Understanding Apache Airflow’s key concepts

Part Three of a Four-part Series

In Part I and Part II of Quizlet’s Hunt for the Best Workflow Management System Around, we motivated the need for workflow management systems (WMS) in modern business practices, and provided a wish list of features and functions that led us to choose Apache Airflow as our WMS of choice. This post aims to give the curious reader a detailed overview of Airflow’s components and operation. We’ll cover Airflow’s key concepts by implementing the example workflow introduced in Part I of the series (see Figure 3.1).

Figure 3.1: An example data processing workflow.

Workflows are “DAGs”

Workflows in Airflow are collections of tasks that have directional dependencies. Specifically, Airflow uses directed acyclic graphs — or DAG for short — to represent a workflow. Each node in the graph is a task, and edges define dependencies amongst tasks (The graph is enforced to be acyclic so that there are no circular dependencies that can cause infinite execution loops).

Figure 3.2 Screenshots from the Airflow UI, Representing the example workflow DAG. Top Subpanel: The Graph View of the DagRun for Jan. 25th. Dark green nodes indicate TaskInstances with “success” states. The light green node depicts a TaskInstance in the “running” state. Bottom Subpanel: The Tree View of the example_workflow DAG. The main components of Airflow are highlighted in screen shot, including Sensors, Operators, Tasks, DagRuns, and TaskInstances. DagRuns are represented as columns in the graph view — the DagRun for Jan. 25th is outlined in cyan. Each square in the graph view represents a TaskInstance — the TaskInstance for the (“running”) perform_currency_conversion task on Jan. 25th is outlined in blue.

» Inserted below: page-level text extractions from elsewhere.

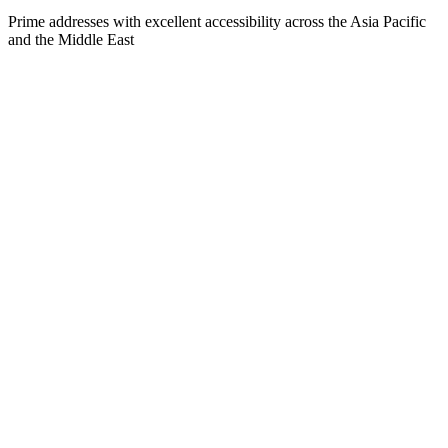
Prime addresses with excellent accessibility across the Asia Pacific
and the Middle East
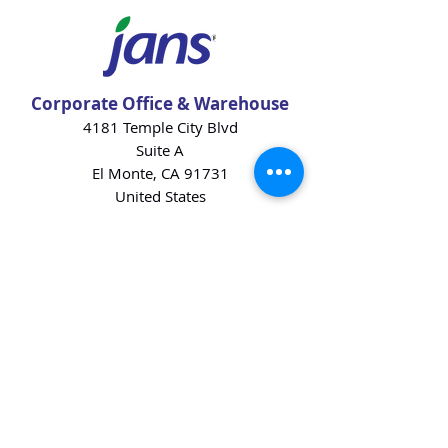
Corporate Office & Warehouse
4181 Temple City Blvd
Suite A
El Monte, CA 91731
United States
Contact Us
Products
Baking Ingredients
Dairy
Beverages
Chips
Cookies
Desserts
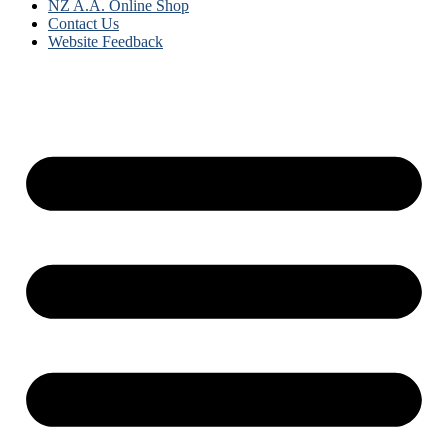
NZ A.A. Online Shop
Contact Us
Website Feedback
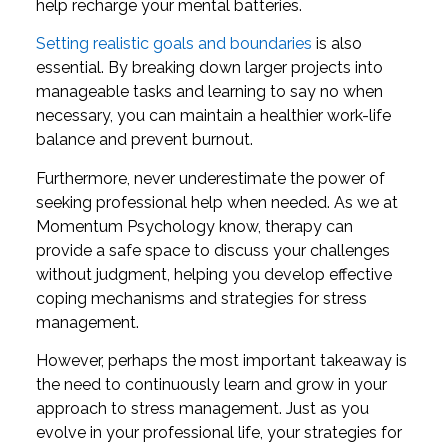
help recharge your mental batteries.
Setting realistic goals and boundaries
is also
essential. By breaking down larger projects into
manageable tasks and learning to say no when
necessary, you can maintain a healthier work-life
balance and prevent burnout.
Furthermore, never underestimate the power of
seeking professional help when needed. As we at
Momentum Psychology know, therapy can
provide a safe space to discuss your challenges
without judgment, helping you develop effective
coping mechanisms and strategies for stress
management.
However, perhaps the most important takeaway is
the need to continuously learn and grow in your
approach to stress management. Just as you
evolve in your professional life, your strategies for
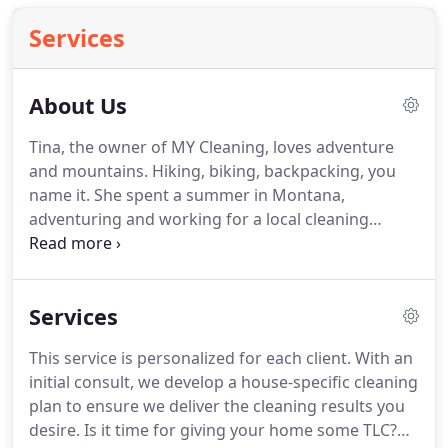
Services
About Us
Tina, the owner of MY Cleaning, loves adventure
and mountains.
Hiking, biking, backpacking, you
name it.
She spent a summer in Montana,
adventuring and working for a local cleaning
business, cleaning vacation homes "on the
mountain".
She loved it.
Tina found it very
rewarding to provide exceptional cleaning services
Services
for their clients.
She has a keen attention to detail,
so was often chosen for the jobs that required a
This service is personalized for each client.
With an
high level of detailed cleaning.
The goal of MY
initial consult, we develop a house-specific cleaning
Cleaning is to know exactly what your cleaning
plan to ensure we deliver the cleaning results you
needs and wants are, and meet those needs.
desire.
Is it time for giving your home some TLC?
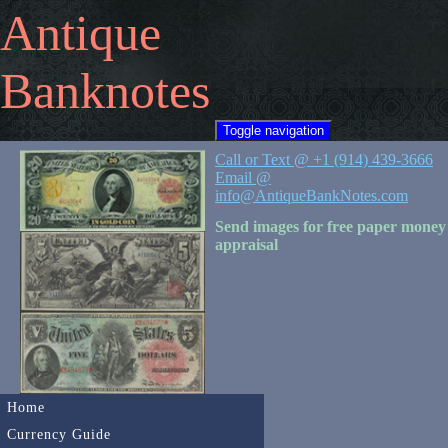
Antique
Banknotes
Toggle navigation
Call or Text @ +1 (914) 439-3666
Email @
info@AntiqueBankNotes.com
Send images for free paper money
appraisal
Home
Currency Guide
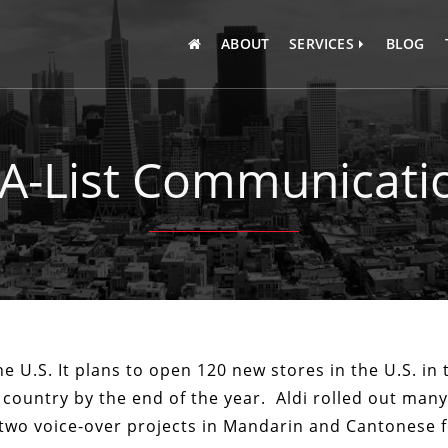
ABOUT
SERVICES
BLOG
INTERPRETATION
TRANSLATION
 A-List Communicatio
TRANSCRIPTION
he U.S. It plans to open 120 new stores in the U.S. in 
 country by the end of the year. Aldi rolled out man
two voice-over projects in Mandarin and Cantonese fo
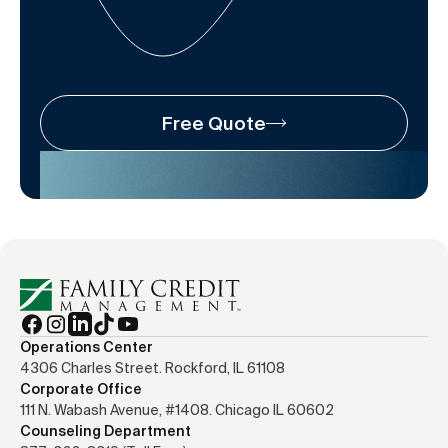
Free Quote
Operations Center
4306 Charles Street. Rockford, IL 61108
Corporate Office
111 N. Wabash Avenue, #1408. Chicago IL 60602
Counseling Department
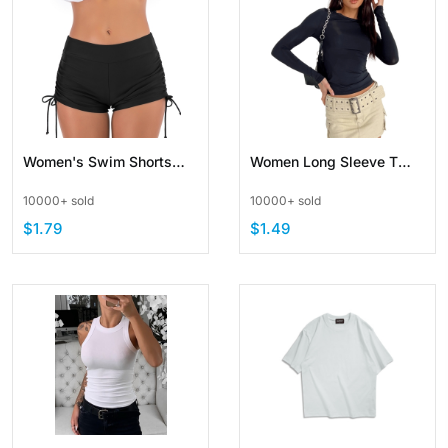
Women's Swim Shorts
Women Long Sleeve T
High Waist Swimsuit
Shirt Slim Fit Crop Tops
10000+ sold
10000+ sold
Bottoms Adjustable Side
Casual Solid Color Crew
$1.79
$1.49
Tie
Neck Basic Tee
Streetwear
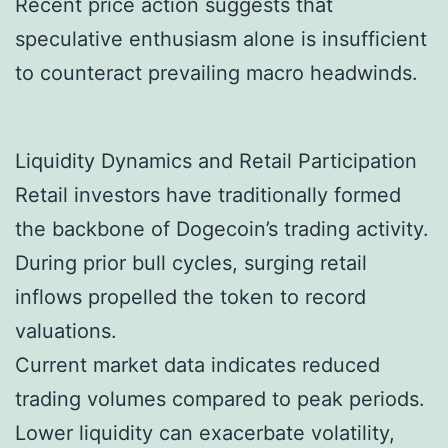
Recent price action suggests that
speculative enthusiasm alone is insufficient
to counteract prevailing macro headwinds.
Liquidity Dynamics and Retail Participation
Retail investors have traditionally formed
the backbone of Dogecoin’s trading activity.
During prior bull cycles, surging retail
inflows propelled the token to record
valuations.
Current market data indicates reduced
trading volumes compared to peak periods.
Lower liquidity can exacerbate volatility,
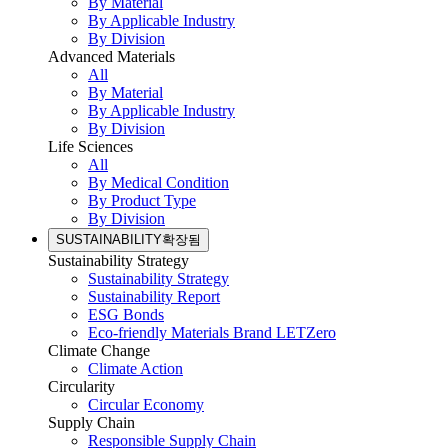
By Material
By Applicable Industry
By Division
Advanced Materials
All
By Material
By Applicable Industry
By Division
Life Sciences
All
By Medical Condition
By Product Type
By Division
SUSTAINABILITY
확장됨
Sustainability Strategy
Sustainability Strategy
Sustainability Report
ESG Bonds
Eco-friendly Materials Brand LETZero
Climate Change
Climate Action
Circularity
Circular Economy
Supply Chain
Responsible Supply Chain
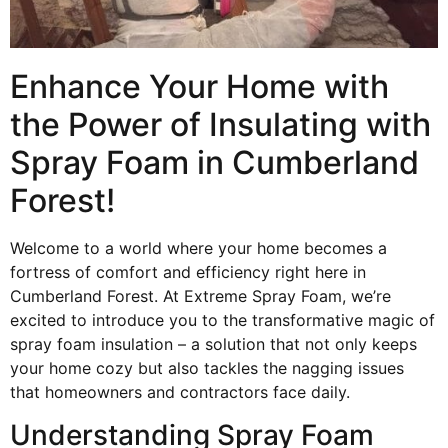
Enhance Your Home with
the Power of Insulating with
Spray Foam in Cumberland
Forest!
Welcome to a world where your home becomes a
fortress of comfort and efficiency right here in
Cumberland Forest. At Extreme Spray Foam, we’re
excited to introduce you to the transformative magic of
spray foam insulation – a solution that not only keeps
your home cozy but also tackles the nagging issues
that homeowners and contractors face daily.
Understanding Spray Foam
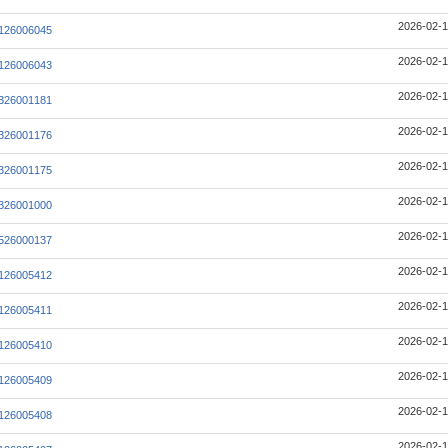
2026-02-1
126006045
2026-02-1
126006043
2026-02-1
326001181
2026-02-1
326001176
2026-02-1
326001175
2026-02-1
326001000
2026-02-1
526000137
2026-02-1
126005412
2026-02-1
126005411
2026-02-1
126005410
2026-02-1
126005409
2026-02-1
126005408
2026-02-1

Operators, Sensors, and Tasks

Although the DAG is used to organize tasks and set their execution context, DAGs do not perform any actual computation. Instead, tasks are the element of Airflow that actually “do the work” we want performed. Tasks can have two flavors: they can either execute some explicit operation, in which case they are an Operator, or they can pause the execution of dependent tasks until some criterion has been met, in which case they are a Sensor. In principle, Operators can perform any function that can be executed in Python. Similarly, Sensors can check the state of any process or data structure.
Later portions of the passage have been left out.